Note: File three copies of this Form, one of which must be manually signed. If space is insufficient, see Instruction 6 for procedure.
Persons who respond to the collection of information contained in this form are not required to respond unless the form displays a currently valid OMB Number.
* Form 4: SEC 1474 (03-26)

FAQ

What insider transaction did Prologis (PLD) director David P. O'Connor report?

David P. O'Connor reported receiving 221.2394 Dividend Equivalent Units (DEUs) linked to Deferred Stock Units under Prologis’ Nonqualified Deferred Compensation Plan. This was a compensation-related grant at a price of $0.0000 per unit, not an open-market stock purchase or sale.
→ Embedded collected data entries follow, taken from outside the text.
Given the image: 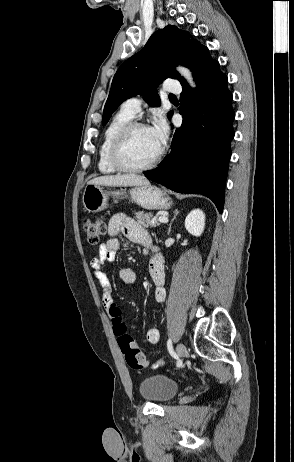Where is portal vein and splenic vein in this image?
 I'll list each match as a JSON object with an SVG mask.
<instances>
[{
	"instance_id": "obj_1",
	"label": "portal vein and splenic vein",
	"mask_w": 294,
	"mask_h": 462,
	"mask_svg": "<svg viewBox=\"0 0 294 462\" xmlns=\"http://www.w3.org/2000/svg\"><path fill=\"white\" fill-rule=\"evenodd\" d=\"M160 223H167L168 222V218L165 217V216H162V217H159L157 219ZM156 220H153L152 222L154 223Z\"/></svg>"
}]
</instances>
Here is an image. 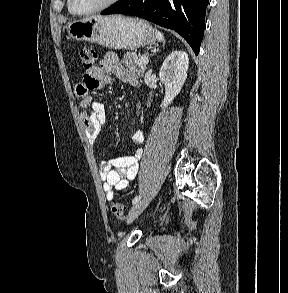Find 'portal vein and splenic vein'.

How many Prologis units does David P. O'Connor hold after this Form 4?

Following the reported grant, David P. O'Connor held a total of 28,231.7997 Deferred Stock Units and Dividend Equivalent Units. This balance reflects his accumulated board-related deferred compensation, which will ultimately be settled in Prologis common stock on a one-for-one basis.

What are Dividend Equivalent Units (DEUs) in the Prologis (PLD) Form 4 filing?

Dividend Equivalent Units are credits that accrue on outstanding Deferred Stock Units at the Prologis common stock dividend rate when dividends are paid. In this filing, 221.2394 DEUs were earned on DSUs associated with current board service and are deferred under the Nonqualified Deferred Compensation Plan.

How and when do Prologis Deferred Stock Units (DSUs) and DEUs vest?

The DSUs and related DEUs vest 100% on the earlier of the first anniversary of the grant date or the first annual meeting of stockholders after the grant date. This schedule generally results in vesting around the company’s annual meeting, typically held in May each year.

How are Prologis DSUs and DEUs ultimately paid to the director?

DSUs and DEUs are paid in the form of Prologis common stock at a rate of one common share per DSU or DEU. The receipt of these DEUs is deferred along with the underlying DSUs, so payment occurs in stock at a future distribution event specified by the plan.

Was the Prologis (PLD) Form 4 transaction a market buy or sell of common stock?

The reported transaction was a grant of 221.2394 Dividend Equivalent Units with a transaction price of $0.0000 per unit. It is described as a grant, award, or other acquisition related to deferred compensation, not an open-market purchase or sale of Prologis common shares.